The most immediate consequences of this alteration should appear in the treatment of the carriers of the virus. In another study, published in September last year in Antimicrobial Agents Chemotherapy, Soares’s team analyzed the genetic material of the B and C varieties, looking for alterations that might indicate resistance to the three classes of medicines used in highly active antiretroviral therapy (Haart), better known as the anti-HIV cocktail. The researchers noted that the C variety is more sensitive than B to lopinavir – a specific kind of protease inhibitor, a medicine that prevents new copies of the virus from maturing and infecting other defense cells.
With this data, it is becoming possible to outline new strategies for combating HIV. “Perhaps it may be more effective to include lopinavir in the treatment of the carriers of subtype C”, Soares ponders. It is an alternative to be considered, since the studies about the capacity for contaminating, the aggressiveness or resistance of the HIV to medicines are generally carried out in developed countries and only take subtype B into account.
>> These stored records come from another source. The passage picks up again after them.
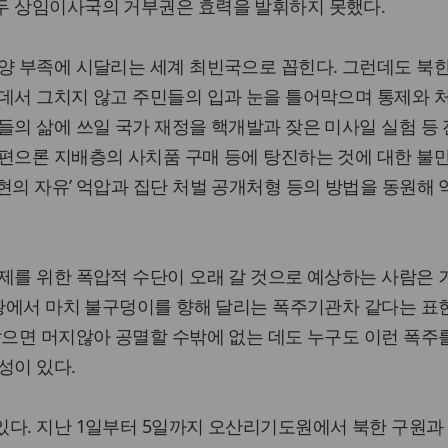
두 상임이사국의 거부권은 효력을 발휘하지 못했다.
양 부족에 시달리는 세계 최빈국으로 꼽힌다. 그런데도 북
 데서 그치지 않고 주민들의 입과 눈을 틀어막으며 통제와 
들의 삶에 쓰일 국가 재정을 핵개발과 잦은 미사일 실험 등 
편으론 지배층의 사치품 구매 등에 탕진하는 것에 대한 불
현의 자유’ 억압과 집단 처벌 공개처형 등의 방법을 동원해
제를 위한 폭압적 수단이 오래 갈 것으로 예상하는 사람은 
상황에서 마치 불구덩이를 향해 달리는 폭주기관차 같다는 표
않으면 머지않아 공멸할 수밖에 없는 데도 누구도 이런 폭주
성이 있다.
있다. 지난 1일부터 5일까지 오산리기도원에서 북한 구원과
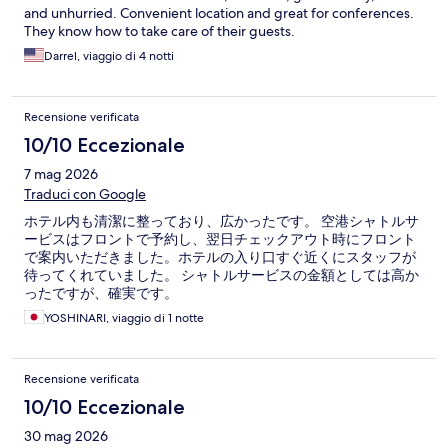
and unhurried. Convenient location and great for conferences.
They know how to take care of their guests.
Darrel, viaggio di 4 notti
Recensione verificata
10/10 Eccezionale
7 mag 2026
Traduci con Google
ホテル内も清潔に整っており、広かったです。 空港シャトルサ
ービスはフロントで予約し、翌日チェックアウト時にフロント
で案内いただきました。ホテルの入り口すぐ近くにスタッフが
待ってくれていました。 シャトルサービスの金額としては高か
ったですが、確実です。
YOSHINARI, viaggio di 1 notte
Recensione verificata
10/10 Eccezionale
30 mag 2026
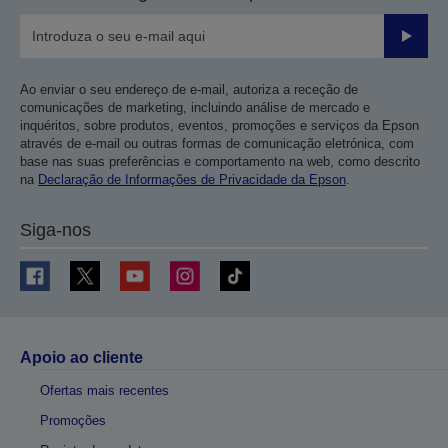
Enviar
Ao enviar o seu endereço de e-mail, autoriza a receção de
comunicações de marketing, incluindo análise de mercado e
inquéritos, sobre produtos, eventos, promoções e serviços da Epson
através de e-mail ou outras formas de comunicação eletrónica, com
base nas suas preferências e comportamento na web, como descrito
na
Declaração de Informações de Privacidade da Epson
.
Siga-nos
Apoio ao cliente
Ofertas mais recentes
Promoções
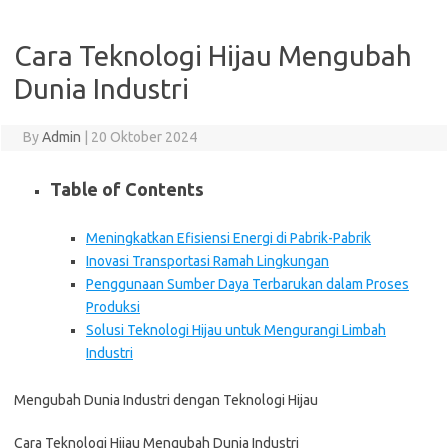
Cara Teknologi Hijau Mengubah
Dunia Industri
By
Admin
|
20 Oktober 2024
Table of Contents
Meningkatkan Efisiensi Energi di Pabrik-Pabrik
Inovasi Transportasi Ramah Lingkungan
Penggunaan Sumber Daya Terbarukan dalam Proses
Produksi
Solusi Teknologi Hijau untuk Mengurangi Limbah
Industri
Mengubah Dunia Industri dengan Teknologi Hijau
Cara Teknologi Hijau Mengubah Dunia Industri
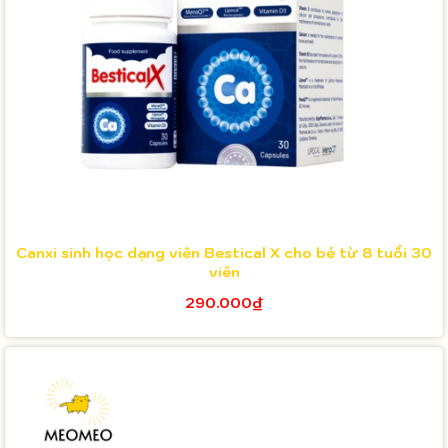
Canxi sinh học dạng viên Bestical X cho bé từ 8 tuổi 30
viên
290.000₫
As the distribution of medicine against the virus is free of charge – which makes the medicines available to all the carriers of HIV –, Rio Grande do Sul has become the state most indicated to assess the modifications observed in subtype C during the treatment, and also for testing vaccines of interest to poor or developing countries. In the next stage of the work, Soares intends to verify the effectiveness of lopinavir in people with the virus. In a study planned in partnership with the Porto Alegre City Hall, Soares is seeking to assess how carriers of subtypes B and C react to the treatment with lopinavir associated with two reverse transcriptase inhibitors. The study should begin this half year and last for two years.